Dichiarazione di successione
La successione si apre al momento della morte. In mancanza di un testamento gli eredi, i legatari, i tutori o i curatori dell'eredità, gli esecutori testamentari o le persone che per effetto della dichiarazione di morte presunta dell'erede sono immessi nel possesso dei beni sono tenuti a presentare la dichiarazione di successione entro 1 anno dalla data del decesso all'ufficio del Registro competente in base all'ultima residenza del deceduto.
La Legge 24 novembre 2006 n. 286 ha reintrodotto nel nostro ordinamento l’imposta sulle successioni e donazioni che era stata soppressa dalla Legge 18 ottobre 2001 n. 383. La nuova normativa si applica a tutte le successioni apertesi dal 3 ottobre 2006. L’imposta si applica ai singoli lasciti a titolo di erede o legatario e non all’intero asse ereditario.
Queste le aliquote:
a) il 4% nei confronti del coniuge e dei parenti in linea retta con una franchigia di 1.000.000,00 € per ciascun beneficiario;
b) il 6% nei confronti degli altri parenti fino al quarto grado e degli affini in linea retta, nonché degli affini in linea collaterale fino al terzo grado, con una franchigia di 100.00,00 € per ciascun fratello o sorella;
c) l'8% nei confronti degli altri soggetti.

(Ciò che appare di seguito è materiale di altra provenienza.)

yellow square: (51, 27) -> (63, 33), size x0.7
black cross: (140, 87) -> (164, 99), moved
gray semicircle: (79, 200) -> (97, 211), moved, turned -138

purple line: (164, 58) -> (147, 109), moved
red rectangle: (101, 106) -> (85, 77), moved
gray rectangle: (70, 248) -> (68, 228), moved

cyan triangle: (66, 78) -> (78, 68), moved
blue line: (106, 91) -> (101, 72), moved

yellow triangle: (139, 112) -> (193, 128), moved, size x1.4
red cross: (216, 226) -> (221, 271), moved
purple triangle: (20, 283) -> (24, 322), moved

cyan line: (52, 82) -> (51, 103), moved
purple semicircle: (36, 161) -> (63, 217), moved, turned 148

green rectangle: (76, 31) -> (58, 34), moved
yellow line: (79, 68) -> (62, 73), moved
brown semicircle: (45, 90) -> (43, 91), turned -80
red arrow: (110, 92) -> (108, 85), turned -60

Se il beneficiario è persona portatrice di handicap riconosciuto grave ex L. n. 104/1994 la franchigia è di 1.500.000,00 €.
Si applicano sempre sul patrimonio ereditario le imposte ipotecarie e catastali rispettivamente del 2% e 1%. L’importo minimo da versare è di 168,00 € per ogni tributo.

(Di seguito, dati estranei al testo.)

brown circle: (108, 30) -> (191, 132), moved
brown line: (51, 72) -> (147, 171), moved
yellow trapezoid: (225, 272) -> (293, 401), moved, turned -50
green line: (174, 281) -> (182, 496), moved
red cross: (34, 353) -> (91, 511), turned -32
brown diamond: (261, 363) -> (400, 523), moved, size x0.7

Con riferimento alla prima casa, dal 25 ottobre 2001 è stata abolita l'imposta di successione, anche se sugli immobili caduti in successione si paga sempre l'imposta ipotecaria (di trascrizione) pari al 2% e l'imposta catastale pari all'1%. Tuttavia se l’immobile (non di lusso) rappresenta per l’erede la “prima casa”, è possibile fruire di agevolazioni che consistono nel pagamento di una quota fissa (168,00 €) per entrambe le imposte su citate. I requisiti dell'erede per poter rientrare nell'agevolazione sono i seguenti:
- avere la residenza nel Comune in cui si trova l'immobile, in caso contrario deve obbligarsi a trasferirla entro diciotto mesi
- non avere altre abitazioni nello stesso comune
- non avere altre abitazioni acquistate con le agevolazioni della prima abitazione
Gli autoveicoli intestati al defunto non devono essere inseriti nella dichiarazione di successione, mentre i conti correnti, i libretti di risparmio, i titoli (ad eccezione di BOT e CCT ed altri titoli di Stato), per le successioni apertesi dal 3 ottobre 2006, devono essere nuovamente inseriti nella dichiarazione di successione.

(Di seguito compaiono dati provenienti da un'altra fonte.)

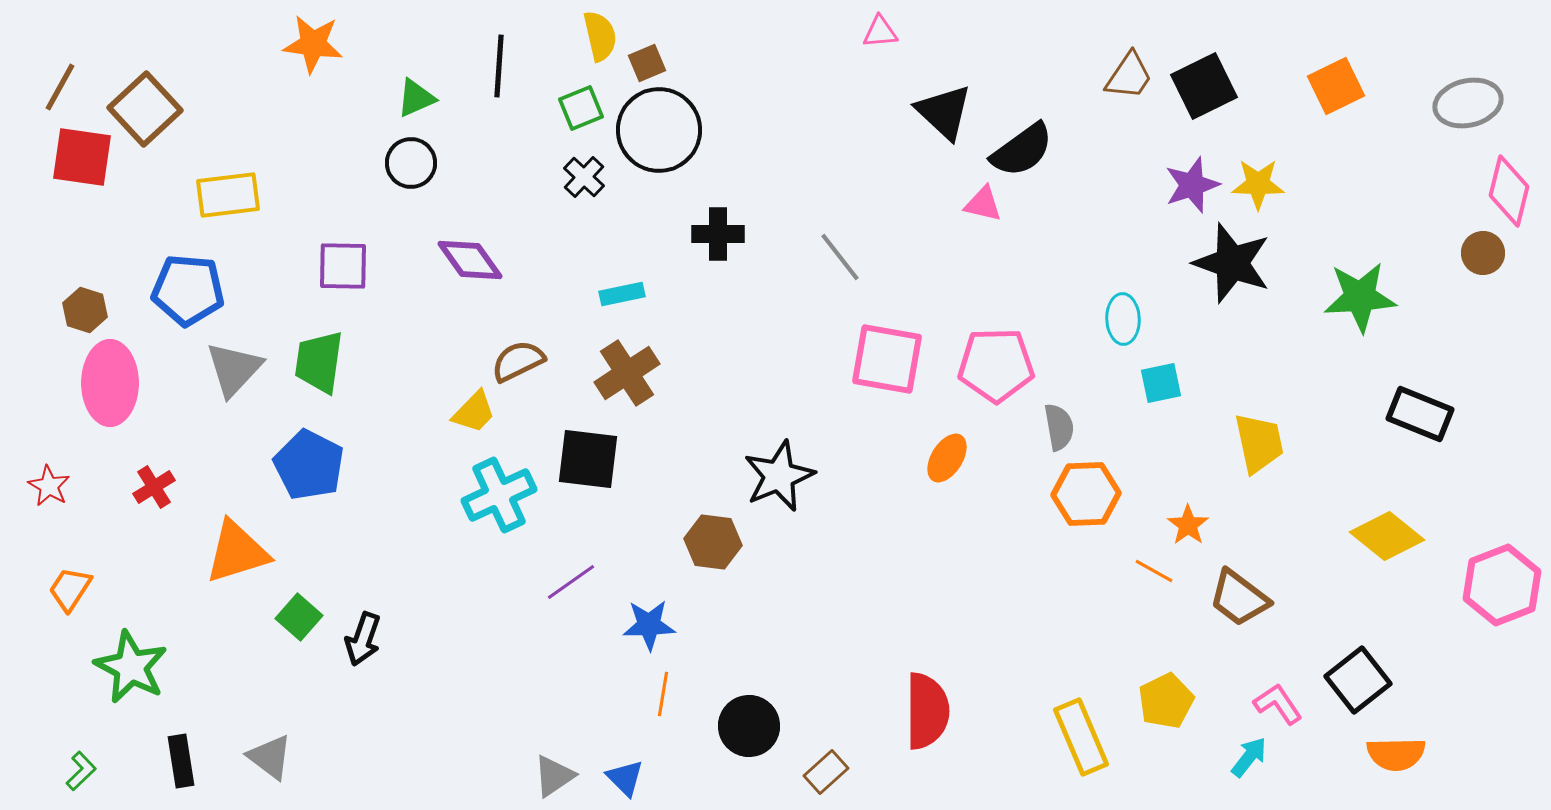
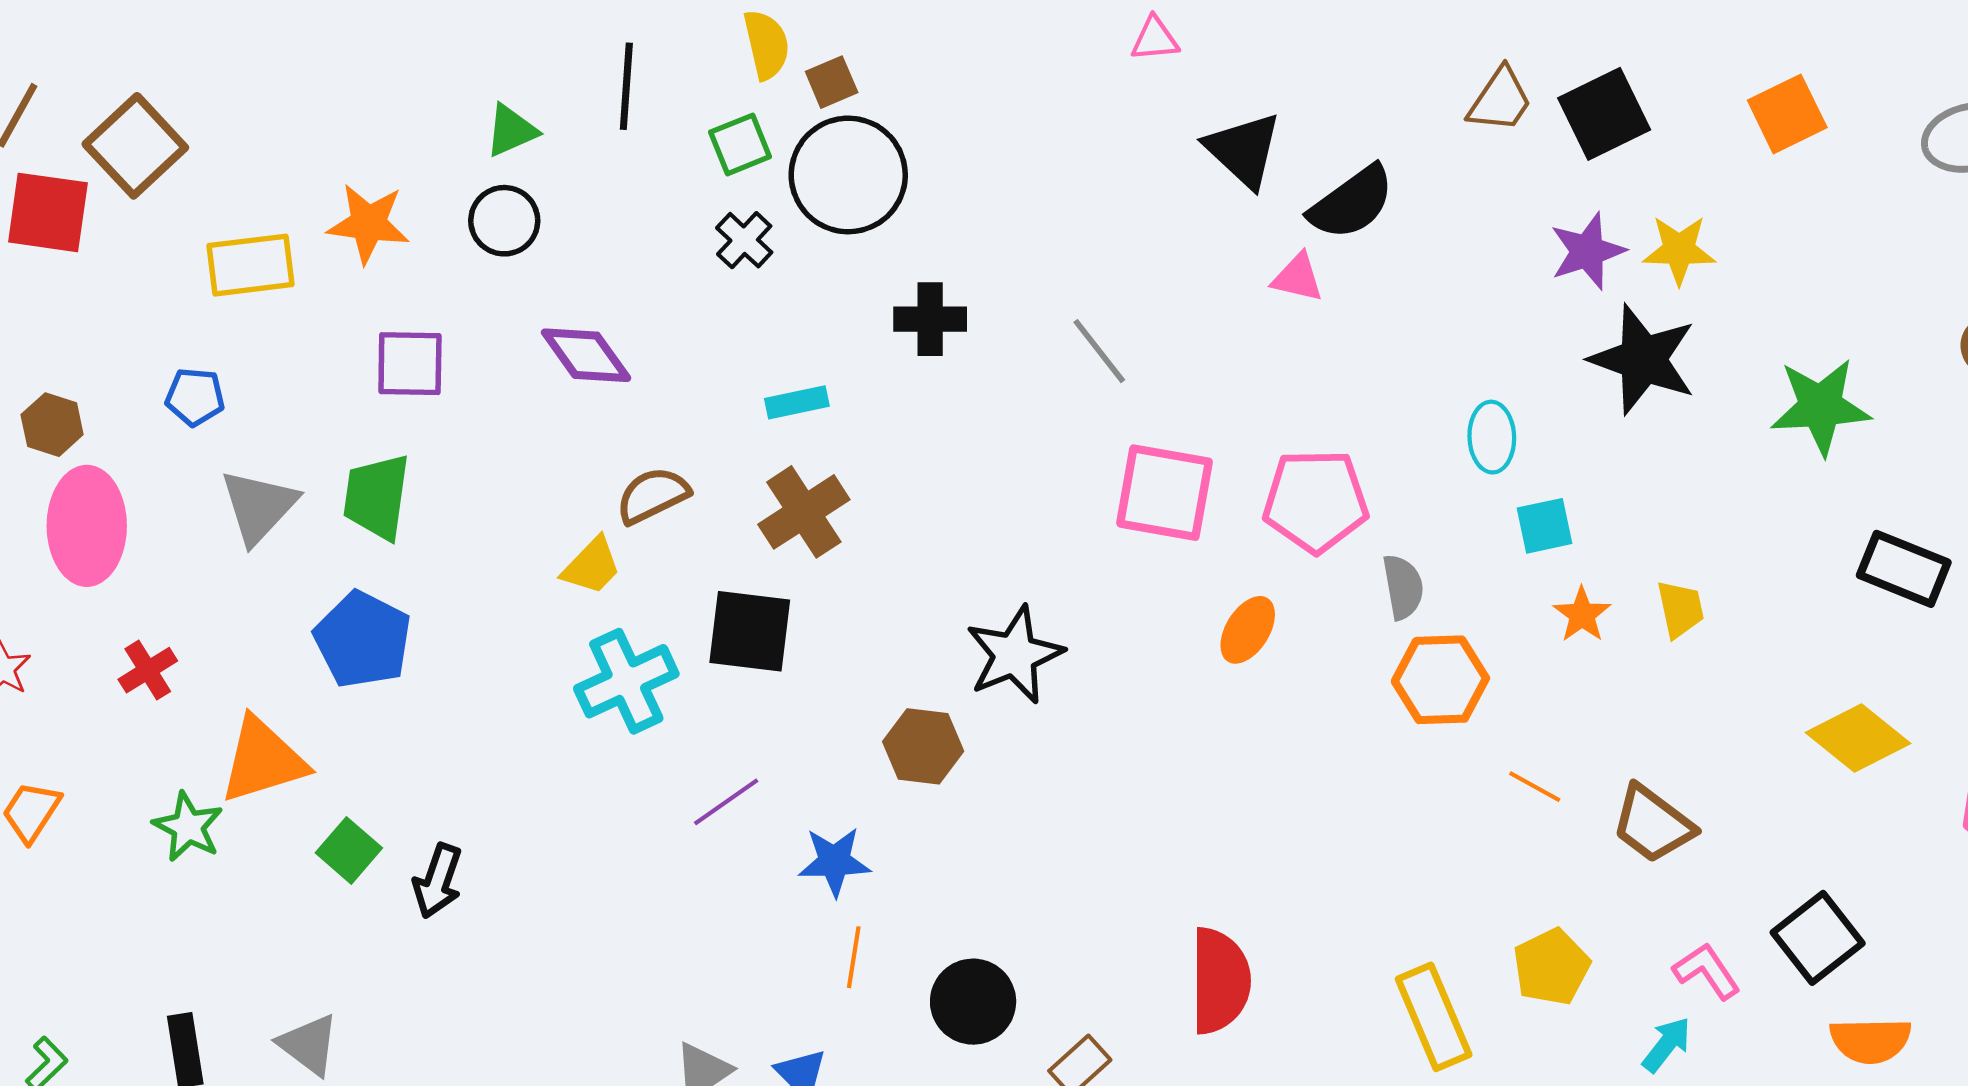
orange star: (313, 44) -> (368, 223), moved
blue pentagon: (188, 290) -> (195, 397), size x0.6
yellow trapezoid: (1259, 443) -> (1680, 609), size x0.7
orange star: (1188, 525) -> (1582, 615), moved
green star: (131, 667) -> (188, 827), moved, size x0.7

Alla dichiarazione di successione devono essere allegati:
- visure catastali (puoi richiederle utilizzando il nostro servizio)
- certificato di morte del de cuius o autocertificazione
- eventuale dichiarazione sostitutiva per la richiesta di agevolazione prima casa
- certificato di destinazione urbanistica (per i terreni)
- prospetto della liquidazione delle imposte
- ricevuta di pagamento delle imposte
- nel caso di rinuncia all'eredità copia autentica del verbale
- nel caso di successione testata copia originale o autenticata del testamento.